Per salute si intende quindi qualcosa che va ben oltre il concetto di assenza di sintomi, ma definibile come sviluppo armonico della personalità del singolo individuo nei confronti delle processualità biologiche.
Tuttavia, se tale definizione generale può apparire accettabile, poco ci dice su di un piano delle processualità biologiche, per cui è opportuno precisarne i contenuti..
Tutto ha inizio nel definire la natura umana quale sistema vivente che si compie all’interno di particolari strutture, le cellule, a mezzo di appositi componenti separate tra loro da membrane semipermeabili, dove ogni componente è correlato ad un numero imprecisato di altri componenti in costante e reciproco rapporto subordinato da numerose variabili quali quelle che possono verificarsi in seno agli scambi con il mezzo ambiente interno (vedi stato eucrasico), da cui traggono materia ed energia.
Come è ben noto, tutti i fenomeni biologici che caratterizzano la sostanza vivente sono soggetti a condizioni di variabilità processuali che di volta in volta si conformano alle necessità dell’organismo, per cui appare evidente che la processualità di ogni variabile non può identificarsi con valori statisticamente stabiliti per ogni singola categoria di cellule, la cui critica può essere rappresentata dal fatto di riconoscere per normale solo ciò che rientra nei limiti prestabiliti, pecca (a mio personale giudizio), di artificiosità..
La capacità di modulare le proprie variabilità processuali a fronte di esigenze diverse, costituisce l’adattamento (vedi apposito capitolo)), tanto da rappresentare uno dei fondamentali requisiti che permette alla sostanza vivente di mantenere stazionari (non fissi) determinati valori omeostatici nonostante l’incidenza di fattori etiopatologici che ne potrebbero perturbare l’ordinato svolgersi. Stazionarietà modulante le cui possibilità non sono illimitate; oltre certi limiti l’organismo non può aumentare tale peculiarità che tende a mantenersi all’interno di minima , media e massima performance che oscilla incessantemente intorno a valori di soglia biologicamente stabiliti oltre i quali (secondo l’erboristica), la maggior parte degli stati morbosi nascenti trarrebbero la loro origine. Ipotesi che propende sull’esistenza di momenti sfasamento funzionale elementare a priori dei servomeccanismi biologici (anche se la definizione di elementari è ben lontana dall’essere semplice).
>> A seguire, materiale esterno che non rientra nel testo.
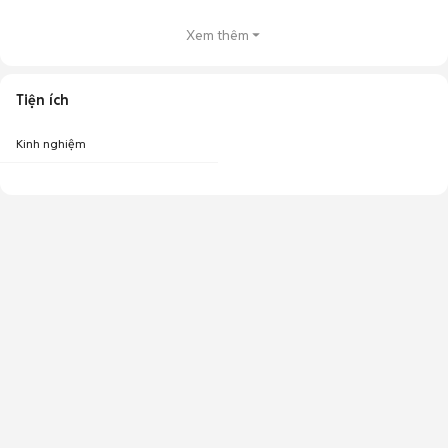
Xem thêm
Tiện ích
Kinh nghiệm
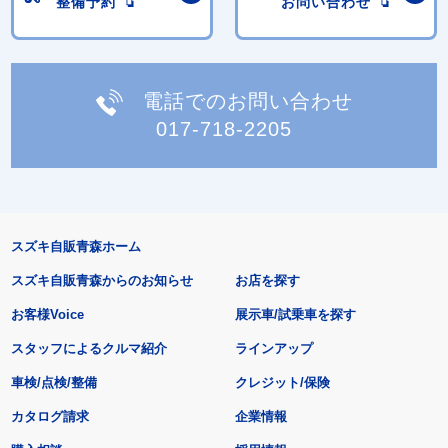
整備予約
お問い合わせ
電話でのお問い合わせ
017-718-2205
スズキ自販青森ホーム
スズキ自販青森からのお知らせ
お店を探す
お客様Voice
展示車/試乗車を探す
スタッフによるクルマ紹介
ラインアップ
車検/点検/整備
クレジット/保険
カタログ請求
企業情報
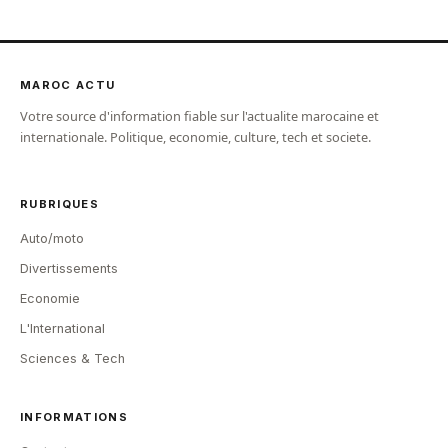
MAROC ACTU
Votre source d'information fiable sur l'actualite marocaine et
internationale. Politique, economie, culture, tech et societe.
RUBRIQUES
Auto/moto
Divertissements
Economie
L'International
Sciences & Tech
INFORMATIONS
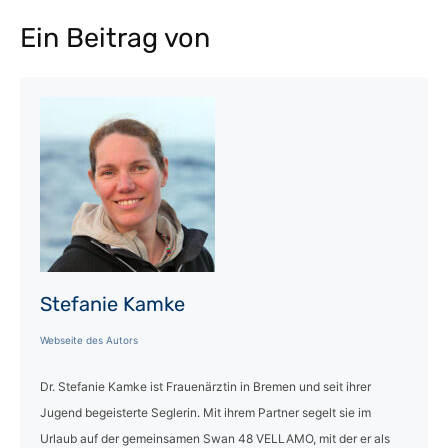
Ein Beitrag von
Stefanie Kamke
Webseite des Autors
Dr. Stefanie Kamke ist Frauenärztin in Bremen und seit ihrer
Jugend begeisterte Seglerin. Mit ihrem Partner segelt sie im
Urlaub auf der gemeinsamen Swan 48 VELLAMO, mit der er als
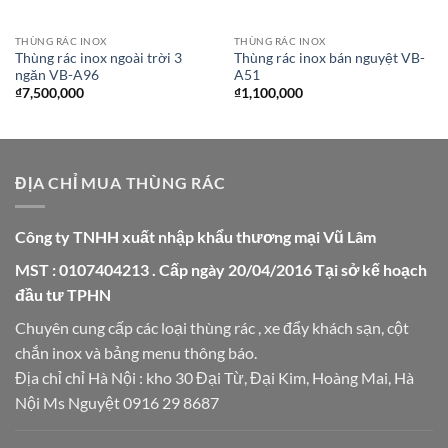
THÙNG RÁC INOX
THÙNG RÁC INOX
Thùng rác inox ngoài trời 3
Thùng rác inox bán nguyệt VB-
ngăn VB-A96
A51
₫
7,500,000
₫
1,100,000
ĐỊA CHỈ MUA THÙNG RÁC
Công ty TNHH xuất nhập khẩu thương mại Vũ Lâm
MST : 0107404213 . Cấp ngày 20/04/2016 Tại sở kế hoạch
đầu tư TPHN
Chuyên cung cấp các loại thùng rác , xe đẩy khách sạn, cột
chắn inox và bảng menu thông báo.
Địa chỉ chỉ Hà Nội : kho 30 Đại Từ, Đại Kim, Hoàng Mai, Hà
Nội Ms Nguyệt 0916 29 8687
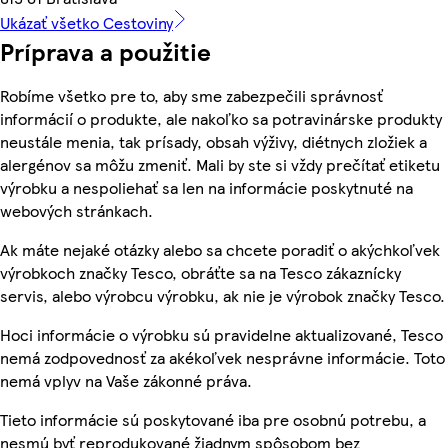
Ukázať všetko Cestoviny
Príprava a použitie
Robíme všetko pre to, aby sme zabezpečili správnosť
informácií o produkte, ale nakoľko sa potravinárske produkty
neustále menia, tak prísady, obsah výživy, diétnych zložiek a
alergénov sa môžu zmeniť. Mali by ste si vždy prečítať etiketu
výrobku a nespoliehať sa len na informácie poskytnuté na
webových stránkach.
Ak máte nejaké otázky alebo sa chcete poradiť o akýchkoľvek
výrobkoch značky Tesco, obráťte sa na Tesco zákaznícky
servis, alebo výrobcu výrobku, ak nie je výrobok značky Tesco.
Hoci informácie o výrobku sú pravidelne aktualizované, Tesco
nemá zodpovednosť za akékoľvek nesprávne informácie. Toto
nemá vplyv na Vaše zákonné práva.
Tieto informácie sú poskytované iba pre osobnú potrebu, a
nesmú byť reprodukované žiadnym spôsobom bez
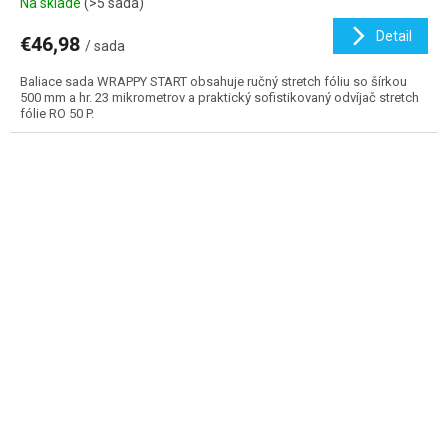
Na sklade
(>5 sada)
Detail
€46,98
/ sada
Baliace sada WRAPPY START obsahuje ručný stretch fóliu so šírkou
500 mm a hr. 23 mikrometrov a praktický sofistikovaný odvíjač stretch
fólie RO 50 P.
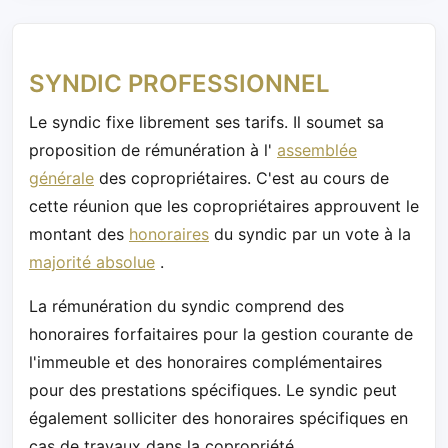
SYNDIC PROFESSIONNEL
Le syndic fixe librement ses tarifs. Il soumet sa
proposition de rémunération à l'
assemblée
générale
des copropriétaires. C'est au cours de
cette réunion que les copropriétaires approuvent le
montant des
honoraires
du syndic par un vote à la
majorité absolue
.
La rémunération du syndic comprend des
honoraires forfaitaires pour la gestion courante de
l'immeuble et des honoraires complémentaires
pour des prestations spécifiques. Le syndic peut
également solliciter des honoraires spécifiques en
cas de travaux dans la copropriété.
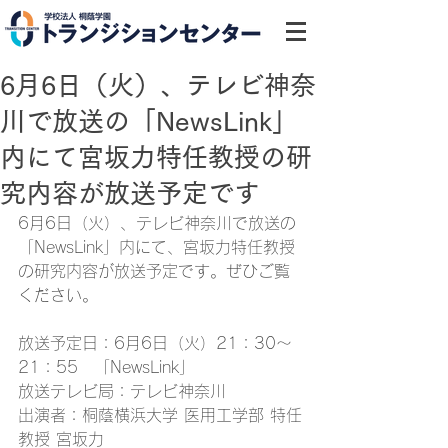
6月6日（火）、テレビ神奈
川で放送の「NewsLink」
内にて宮坂力特任教授の研
究内容が放送予定です
6月6日（火）、テレビ神奈川で放送の
「NewsLink」内にて、宮坂力特任教授
の研究内容が放送予定です。ぜひご覧
ください。
放送予定日：6月6日（火）21：30～
21：55　「NewsLink」
放送テレビ局：テレビ神奈川
出演者：桐蔭横浜大学 医用工学部 特任
教授 宮坂力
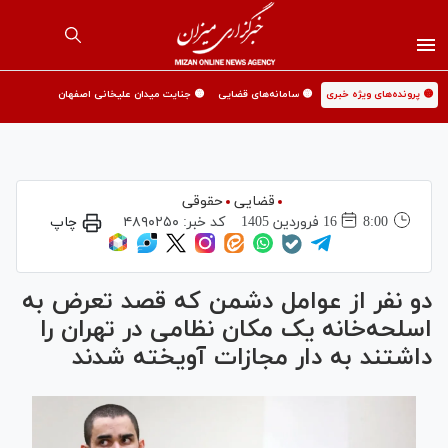
🟡 پرونده‌های ویژه خبری
🟡 سامانه‌های قضایی
🟡 جنایت میدان علیخانی اصفهان
قضایی
حقوقی
8:00
16 فروردين 1405
کد خبر:
۴۸۹۰۲۵۰
چاپ
دو نفر از عوامل دشمن که قصد تعرض به
اسلحه‌خانه یک مکان نظامی در تهران را
داشتند به دار مجازات آویخته شدند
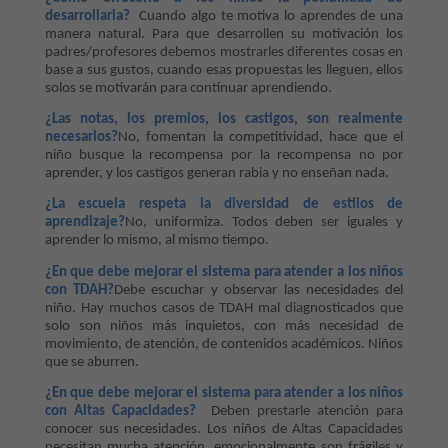
desarrollarla?
Cuando algo te motiva lo aprendes de una
manera natural. Para que desarrollen su motivación los
padres/profesores debemos mostrarles diferentes cosas en
base a sus gustos, cuando esas propuestas les lleguen, ellos
solos se motivarán para continuar aprendiendo.
¿Las notas, los premios, los castigos, son realmente
necesarios?
No, fomentan la competitividad, hace que el
niño busque la recompensa por la recompensa no por
aprender, y los castigos generan rabia y no enseñan nada.
¿La escuela respeta la diversidad de estilos de
aprendizaje?
No, uniformiza. Todos deben ser iguales y
aprender lo mismo, al mismo tiempo.
¿En que debe mejorar el sistema para atender a los niños
con TDAH?
Debe escuchar y observar las necesidades del
niño. Hay muchos casos de TDAH mal diagnosticados que
solo son niños más inquietos, con más necesidad de
movimiento, de atención, de contenidos académicos. Niños
que se aburren.
¿En que debe mejorar el sistema para atender a los niños
con Altas Capacidades?
Deben prestarle atención para
conocer sus necesidades. Los niños de Altas Capacidades
necesitan mucha atención, emocionalmente son frágiles y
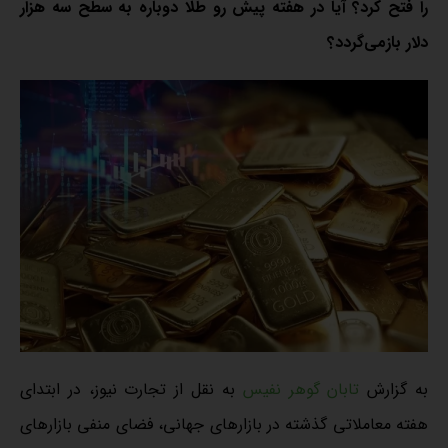
را فتح کرد؟ آیا در هفته پیش رو طلا دوباره به سطح سه هزار
دلار بازمی‌گردد؟
به گزارش
تابان گوهر نفیس
به نقل از تجارت نیوز، در ابتدای
هفته معاملاتی گذشته در بازارهای جهانی، فضای منفی بازارهای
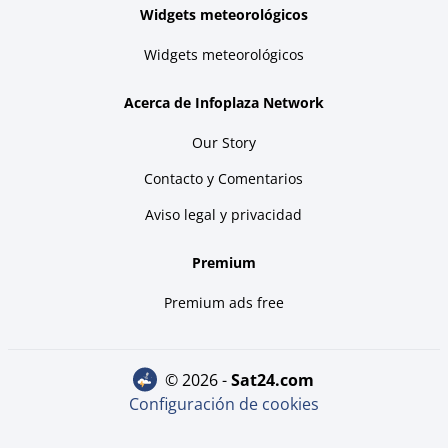
Widgets meteorológicos
Widgets meteorológicos
Acerca de Infoplaza Network
Our Story
Contacto y Comentarios
Aviso legal y privacidad
Premium
Premium ads free
© 2026 -
sat24.com
Configuración de cookies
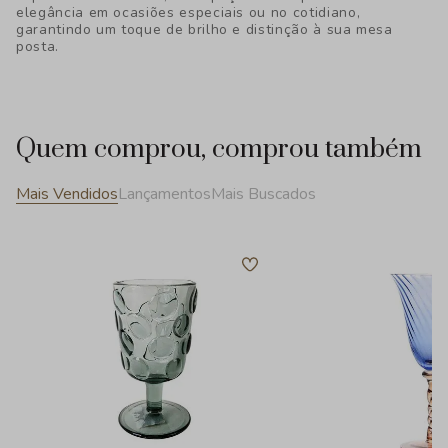
elegância em ocasiões especiais ou no cotidiano,
garantindo um toque de brilho e distinção à sua mesa
posta.
Quem comprou, comprou também
Mais Vendidos
Lançamentos
Mais Buscados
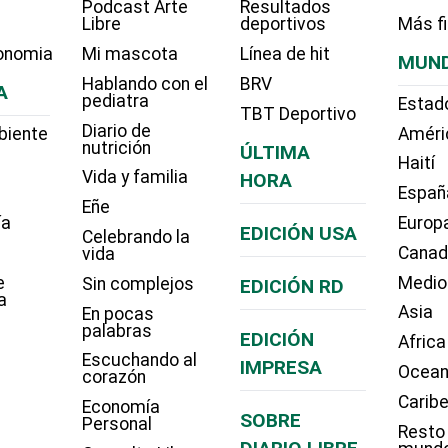
Podcast Arte
Resultados
Libre
deportivos
Más f
onomia
Mi mascota
Línea de hit
MUN
Hablando con el
BRV
A
pediatra
Estad
TBT Deportivo
Diario de
biente
Améri
nutrición
ÚLTIMA
Haití
Vida y familia
HORA
Españ
Eñe
ía
Europ
EDICIÓN USA
Celebrando la
Cana
vida
e
Medio
Sin complejos
EDICIÓN RD
a
Asia
En pocas
palabras
EDICIÓN
Africa
Escuchando al
IMPRESA
Ocean
corazón
Carib
Economía
SOBRE
Personal
Resto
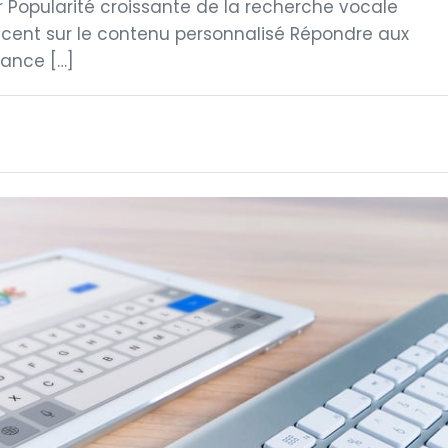
ur Popularité croissante de la recherche vocale
cent sur le contenu personnalisé Répondre aux
lance […]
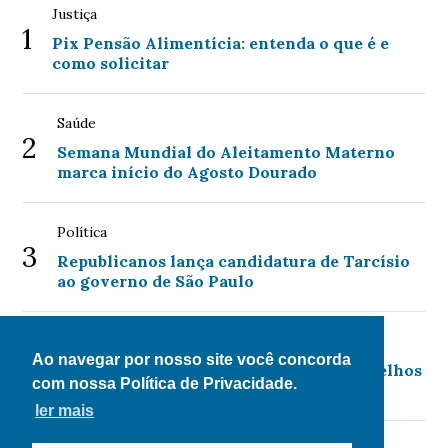
Justiça
1
Pix Pensão Alimentícia: entenda o que é e
como solicitar
Saúde
2
Semana Mundial do Aleitamento Materno
marca início do Agosto Dourado
Política
3
Republicanos lança candidatura de Tarcísio
ao governo de São Paulo
Geral
4
Ao navegar por nosso site você concorda
Procon-RJ orienta sobre danos em aparelhos
com nossa Política de Privacidade.
por falta de luz
ler mais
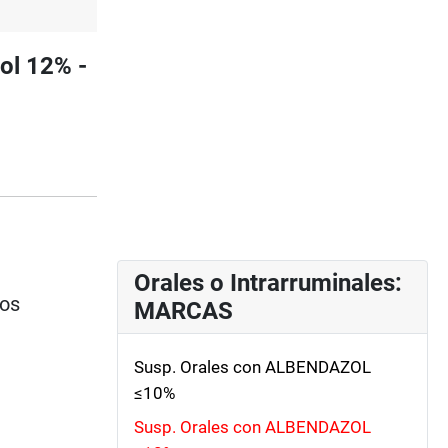
ol 12% -
Orales o Intrarruminales:
ios
MARCAS
Susp. Orales con ALBENDAZOL
≤10%
Susp. Orales con ALBENDAZOL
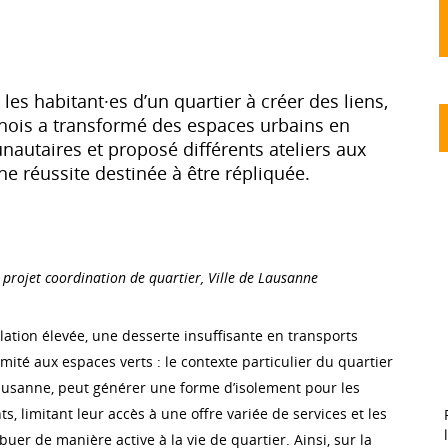
es habitant·es d’un quartier à créer des liens,
nois a transformé des espaces urbains en
utaires et proposé différents ateliers aux
ne réussite destinée à être répliquée.
 projet coordination de quartier, Ville de Lausanne
ation élevée, une desserte insuffisante en transports
imité aux espaces verts : le contexte particulier du quartier
ausanne, peut générer une forme d’isolement pour les
ts, limitant leur accès à une offre variée de services et les
buer de manière active à la vie de quartier. Ainsi, sur la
In tempi non recenti le varie patologie di cui soffre l’homo sapiens sono state considerate accidentali, ritenendo implicita la presenza di una contrapposizione tra salute e malattia, poiché risulta che un individuo perfettamente sano è un caso limite mai raggiunto. Ogni organismo è sempre, in qualche misura, ammalato, e ciò che è chiamiamo salute in realtà è una definizione che viene applicata tutte le volte che le incidenze patognomiche, di norma non superano qualitativamente e quantitativamente certi valori limite ontologicamente fissati.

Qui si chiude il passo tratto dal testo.